I got a kinda stupid idear and was wondering if it would                            work??? Alright you know how when your grown a plant indoors 
you trick the plant and make them think that the days are getting 
shorter right or is that completly wrong?? so if you were growning 
outside could not you after they get big enough and put a bucket 
or some and make it dark so they think its dark Its just an idear!!!
I might try it think it would work ??? thanks for your advise


----------



## Stoney Bud (Apr 9, 2006)

Hey Kindbud, good in theory, difficult to accomplish in fact.

The plant would be roughly 2 feet by 2 feet by 3 feet or 4 tall.

To effectively cover a plant of that size and uncover it again each day would be a chore you might not want to have each and every day. Can't miss one, or be late or early. That's a lot of work outside of a lab.

Good luck to you. Let us know if you try it.


----------



## Kindbud (Apr 9, 2006)

Yeah I have been thinkin about it to 
all i would need is to find a bucket which 
would be kinda hard!! but im still thinking 
about it lett you know if i deside to do it


----------



## BkPhate (Apr 9, 2006)

garbage can, if you worried about an eyesore throw a camo tarp over it.


----------



## halftoke (Apr 9, 2006)

If you willing to put the labor into it, try a frame off 1x1's covered with black plastic (7 mil or better).

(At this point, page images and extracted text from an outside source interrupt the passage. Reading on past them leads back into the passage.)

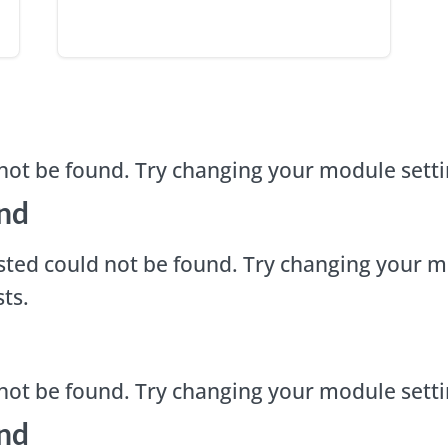
not be found. Try changing your module sett
nd
ted could not be found. Try changing your m
ts.
not be found. Try changing your module sett
nd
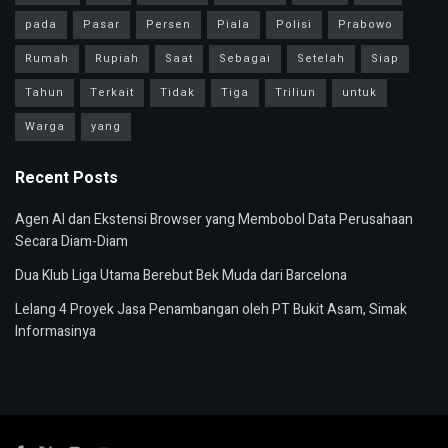
pada
Pasar
Persen
Piala
Polisi
Prabowo
Rumah
Rupiah
Saat
Sebagai
Setelah
Siap
Tahun
Terkait
Tidak
Tiga
Triliun
untuk
Warga
yang
Recent Posts
Agen AI dan Ekstensi Browser yang Membobol Data Perusahaan
Secara Diam-Diam
Dua Klub Liga Utama Berebut Bek Muda dari Barcelona
Lelang 4 Proyek Jasa Penambangan oleh PT Bukit Asam, Simak
Informasinya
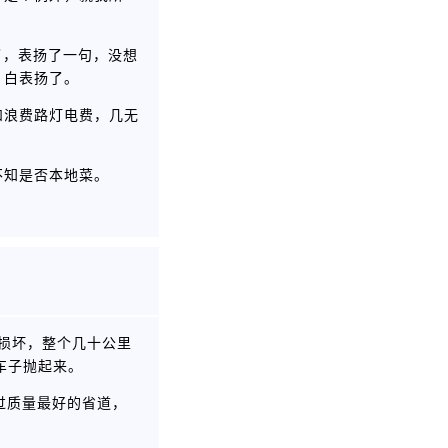
了，表扬了一句，没想
，白表扬了。
和浪费路灯电费，几无
不知是否本地菜。
重损坏，整个几十公里
车子抛起来。
过质量最好的省道，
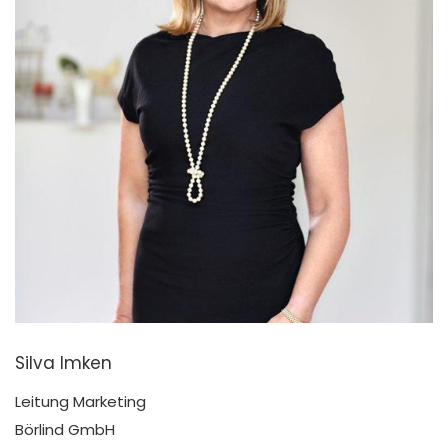
Silva Imken
Leitung Marketing
Börlind GmbH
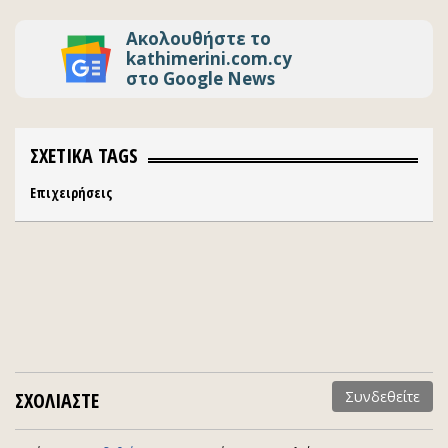
Ακολουθήστε το
kathimerini.com.cy
στο Google News
ΣΧΕΤΙΚΑ TAGS
Επιχειρήσεις
ΣΧΟΛΙΑΣΤΕ
Συνδεθείτε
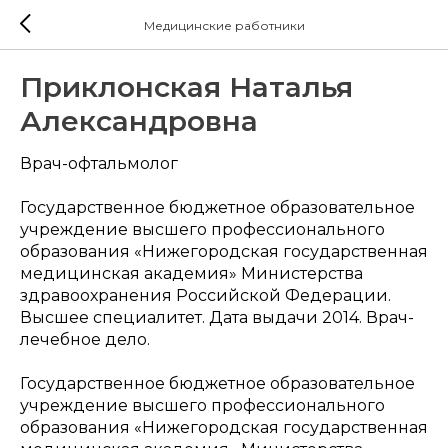
Медицинские работники
Приклонская Наталья
Александровна
Врач-офтальмолог
Государственное бюджетное образовательное
учреждение высшего профессионального
образования «Нижегородская государственная
медицинская академия» Министерства
здравоохранения Российской Федерации.
Высшее специалитет. Дата выдачи 2014. Врач-
лечебное дело.
Государственное бюджетное образовательное
учреждение высшего профессионального
образования «Нижегородская государственная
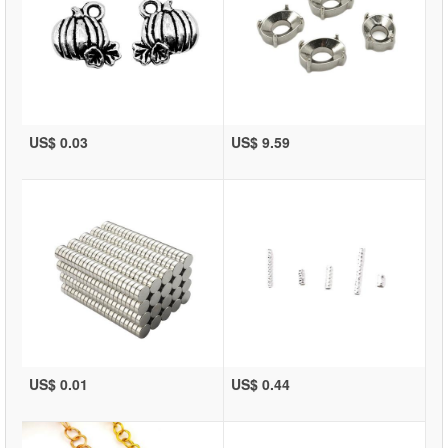
US$ 0.03
US$ 9.59
US$ 0.01
US$ 0.44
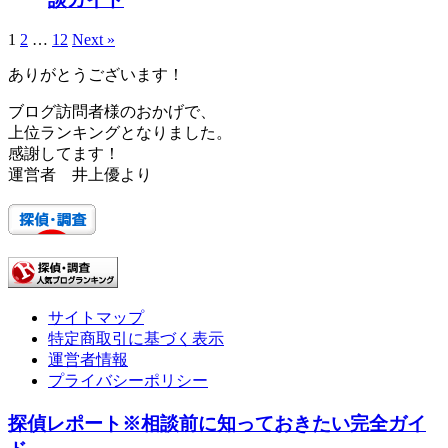
1
2
…
12
Next »
ありがとうございます！
ブログ訪問者様のおかげで、
上位ランキングとなりました。
感謝してます！
運営者 井上優より
サイトマップ
特定商取引に基づく表示
運営者情報
プライバシーポリシー
探偵レポート※相談前に知っておきたい完全ガイ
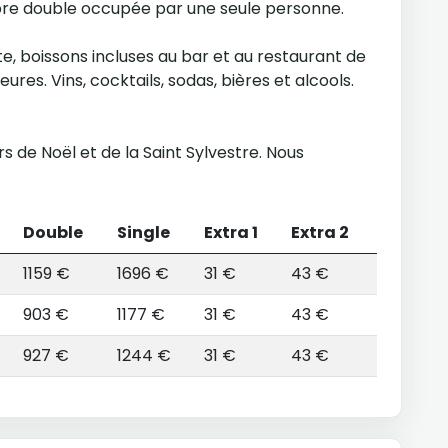
bre double occupée par une seule personne.
e, boissons incluses au bar et au restaurant de
eures. Vins, cocktails, sodas, bières et alcools.
s de Noël et de la Saint Sylvestre. Nous
Double
Single
Extra 1
Extra 2
1159 €
1696 €
31 €
43 €
903 €
1177 €
31 €
43 €
927 €
1244 €
31 €
43 €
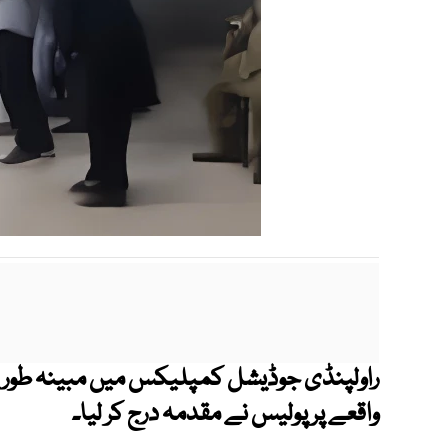
راولپنڈی جوڈیشل کمپلیکس میں مبینہ طور پر
واقعے پر پولیس نے مقدمہ درج کر لیا۔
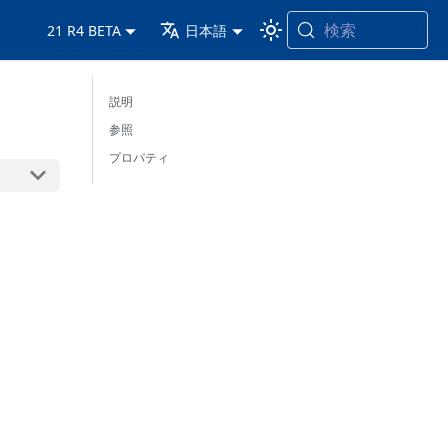
検索
21 R4 BETA
日本語
説明
参照
プロパティ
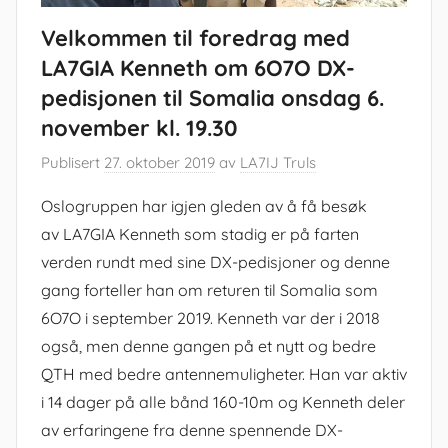
Velkommen til foredrag med
LA7GIA Kenneth om 6O7O DX-
pedisjonen til Somalia onsdag 6.
november kl. 19.30
Publisert
27. oktober 2019
av
LA7IJ Truls
Oslogruppen har igjen gleden av å få besøk
av LA7GIA Kenneth som stadig er på farten
verden rundt med sine DX-pedisjoner og denne
gang forteller han om returen til Somalia som
6O7O i september 2019. Kenneth var der i 2018
også, men denne gangen på et nytt og bedre
QTH med bedre antennemuligheter. Han var aktiv
i 14 dager på alle bånd 160-10m og Kenneth deler
av erfaringene fra denne spennende DX-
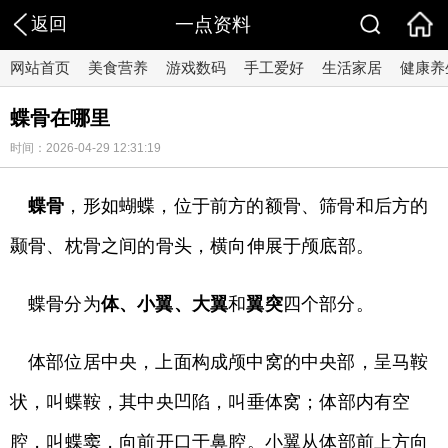
返回
一点资料
网站首页
美食营养
游戏数码
手工爱好
生活家居
健康养
蝶骨在哪里
时间：2026-04-29 12:31:19
蝶骨
，形如蝴蝶，位于前方的额骨、筛骨和后方的
颞骨、枕骨之间的骨头，横向伸展于颅底部。
蝶骨分为
体、小翼、大翼
和
翼突
四个部分。
体部位居中央，上面构成颅中窝的中央部，呈马鞍
状，叫蝶鞍，其中央凹陷，叫垂体窝；体部内有空
腔，叫蝶窦，向前开口于鼻腔。小翼从体部前上方向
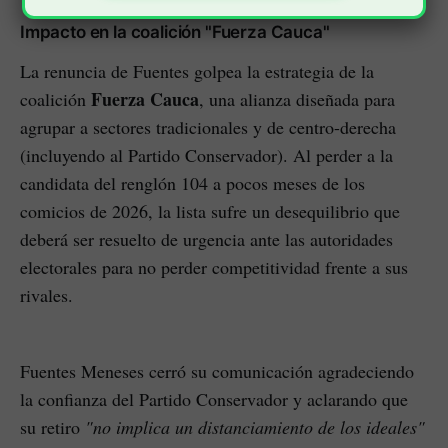
Impacto en la coalición "Fuerza Cauca"
La renuncia de Fuentes golpea la estrategia de la
Fuerza Cauca
coalición
, una alianza diseñada para
agrupar a sectores tradicionales y de centro-derecha
(incluyendo al Partido Conservador). Al perder a la
candidata del renglón 104 a pocos meses de los
comicios de 2026, la lista sufre un desequilibrio que
deberá ser resuelto de urgencia ante las autoridades
electorales para no perder competitividad frente a sus
rivales.
Fuentes Meneses cerró su comunicación agradeciendo
la confianza del Partido Conservador y aclarando que
su retiro
"no implica un distanciamiento de los ideales"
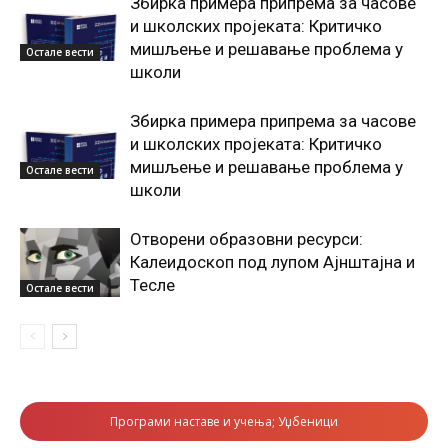
Збирка примера припрема за часове
и школских пројеката: Критичко
мишљење и решавање проблема у
Остале вести
школи
Збирка примера припрема за часове
и школских пројеката: Критичко
мишљење и решавање проблема у
Остале вести
школи
Отворени образовни ресурси:
Калеидоскоп под лупом Ајнштајна и
Тесле
Остале вести
Програми наставе и учења; Уџбеници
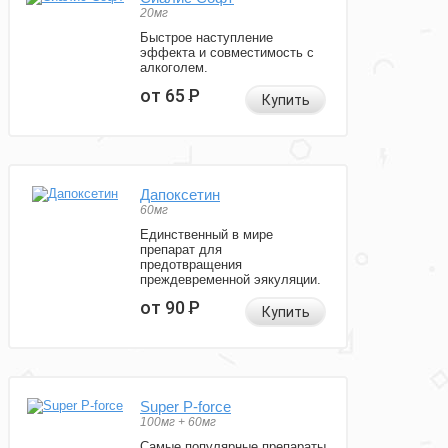
20мг
Быстрое наступление
эффекта и совместимость с
алкоголем.
от 65
Р
Купить
Дапоксетин
60мг
Единственный в мире
препарат для
предотвращения
преждевременной эякуляции.
от 90
Р
Купить
Super P-force
100мг + 60мг
Самые популярные препараты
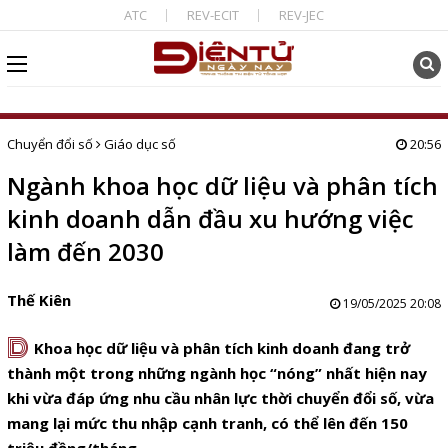
ATC
REV-ECIT
REV-JEC
Chuyển đổi số
Giáo dục số
20:56
Ngành khoa học dữ liệu và phân tích
kinh doanh dẫn đầu xu hướng việc
làm đến 2030
Thế Kiên
19/05/2025 20:08
D
Khoa học dữ liệu và phân tích kinh doanh đang trở
thành một trong những ngành học “nóng” nhất hiện nay
khi vừa đáp ứng nhu cầu nhân lực thời chuyển đổi số, vừa
mang lại mức thu nhập cạnh tranh, có thể lên đến 150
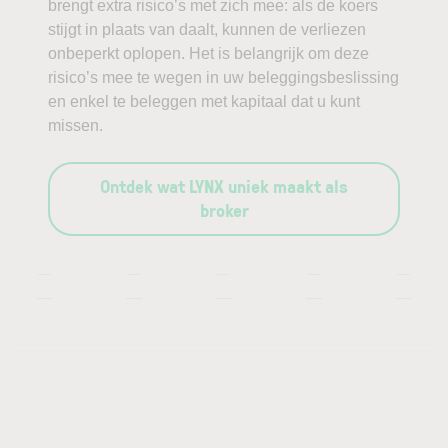
brengt extra risico’s met zich mee: als de koers
stijgt in plaats van daalt, kunnen de verliezen
onbeperkt oplopen. Het is belangrijk om deze
risico’s mee te wegen in uw beleggingsbeslissing
en enkel te beleggen met kapitaal dat u kunt
missen.
Ontdek wat LYNX uniek maakt als
broker
—
—
—
—
—
—
—
—
—
—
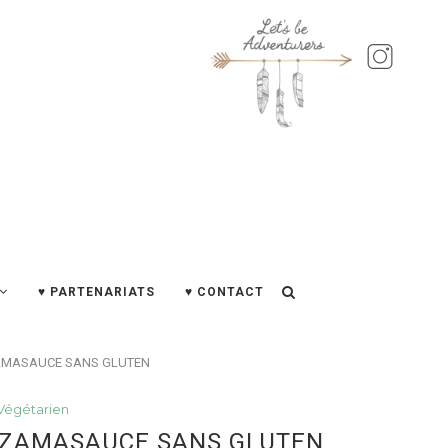
♥ PARTENARIATS
♥ CONTACT
ZAMASAUCE SANS GLUTEN
Végétarien
IZZAMASAUCE SANS GLUTEN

Gotta leave a gap at the bottom for ventilation. I've never tried it myself, but the idea sounds good.


----------



## mulletmadness66 (Apr 10, 2006)

I did some reading on the matter and I found that it may be possible to do it. Like they were saying, it is laborus because you would have to put it in early everday at the same time. A theory of mine is, if your plant is in a pot, bring it into a dark place a little early each day and bring it out when it's dark outside that way don't have to get up in the morning to bring it out. I read it may take 2 weeks to see any results. Good luck if you decide to try it.


----------



## Mutt (Apr 10, 2006)

Just want to throw this in. Lets say its a guerrilla grow (stealth grow). would it not be wierd to see a huge black tarp or a bucket over another 5 gallon bucket out in the middle of no where?? I mean I would want to check it out. Also being seen at that site every day for 2 months sooner or later might stumble into somebody you don't want to. LEO would leave that alone and wait for someone to come and check up on the grow.


----------